# Text Pre-processing using NLTK
We can refer to the notes at **Notion** for the same topic.<br>
Firstly, we will declare a list containing some words which might belong to same *Stems*.

In [5]:
words = ["eat", "eats", "eaten", "writing", "writes", "programming", "programs", "history", "finally", "finalize"]

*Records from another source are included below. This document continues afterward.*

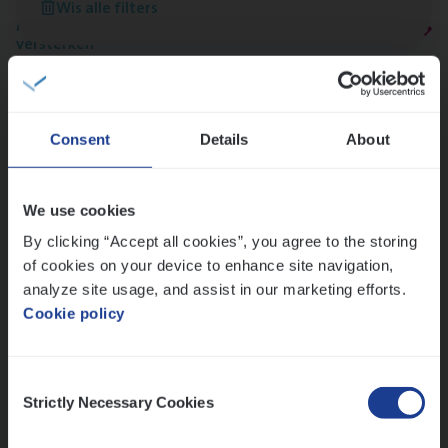
Wis alle filters
Meer dan collega’s: hoe Julie en Aurélie elkaar
versterken
Mathias houdt van diepgaande dossiers én droge
humor
Thalia zoekt graag oplossingen, in games én op het
Consent
Details
About
werk
We use cookies
Ons sollicitatieproces
By clicking “Accept all cookies”, you agree to the storing
of cookies on your device to enhance site navigation,
analyze site usage, and assist in our marketing efforts.
Cookie policy
Consent
Strictly Necessary Cookies
Selection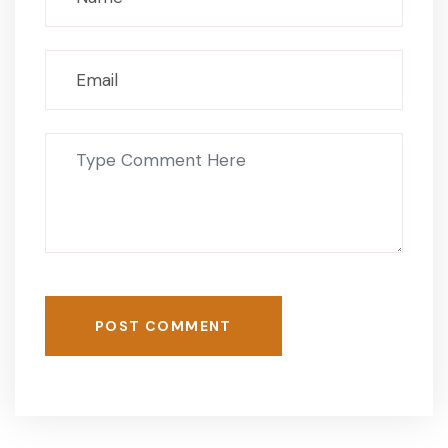
POST COMMENT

There can be different other methods from which, we can perform the *Stemming*.<br>
#### PorterStemmer
First one is **PorterStemmer**.

In [6]:
from nltk.stem import PorterStemmer

stemming = PorterStemmer()
for word in words:
    print(word + " --> " + stemming.stem(word=word))

eat --> eat
eats --> eat
eaten --> eaten
writing --> write
writes --> write
programming --> program
programs --> program
history --> histori
finally --> final
finalize --> final


The above might not work for some of the words. This is the disadvantage of **Stemming**.

In [7]:
stemming.stem("congratulations")

'congratul'

We have other Stemming techniques. One of them is **RegexStemmer**.<br>
#### RegexStemmer class
NLTK has RegexStemmer class with the help of which we can easily implement Regular Expression Stemmer algorithms. It basically takes a single regular expression and removes any prefix or suffix that matches the expression. Let us see an example.

In [9]:
from nltk.stem import RegexpStemmer

reg_stemmer = RegexpStemmer('ing$|s$|able$', min=4)
reg_stemmer.stem("eating")

'eat'

In [10]:
reg_stemmer.stem("ingeating")

'ingeat'

In the above, we can see that the words ending with *ing*, *s* and *able* can get the **Stem**. Otherwise, we have to manually mention while creating the `RegexStemmer`.<br>
#### Snowball Stemmer
Another stemmer, that we are going to use is `Snowball Stemmer`. It performs better than the `PorterStemmer` in terms of accuracy.

In [12]:
from nltk.stem import SnowballStemmer

snowball_stemmer = SnowballStemmer("english")
for word in words:
    print(word + " --> " + snowball_stemmer.stem(word))

eat --> eat
eats --> eat
eaten --> eaten
writing --> write
writes --> write
programming --> program
programs --> program
history --> histori
finally --> final
finalize --> final


Comparison between `PorterStemmer` and `SnowballStemmer`.

In [14]:
stemming.stem("fairly"), stemming.stem("sportingly")

('fairli', 'sportingli')

In [15]:
snowball_stemmer.stem("fairly"), snowball_stemmer.stem("sportingly")

('fair', 'sport')

In [16]:
stemming.stem("goes"), snowball_stemmer.stem("goes")

('goe', 'goe')

Sometimes, **Stemming** doesn't work great when processing the text in NLP.<br>
We can definitely not use this technique for the *Chat Bots*. The better technique is **Lemmatization**.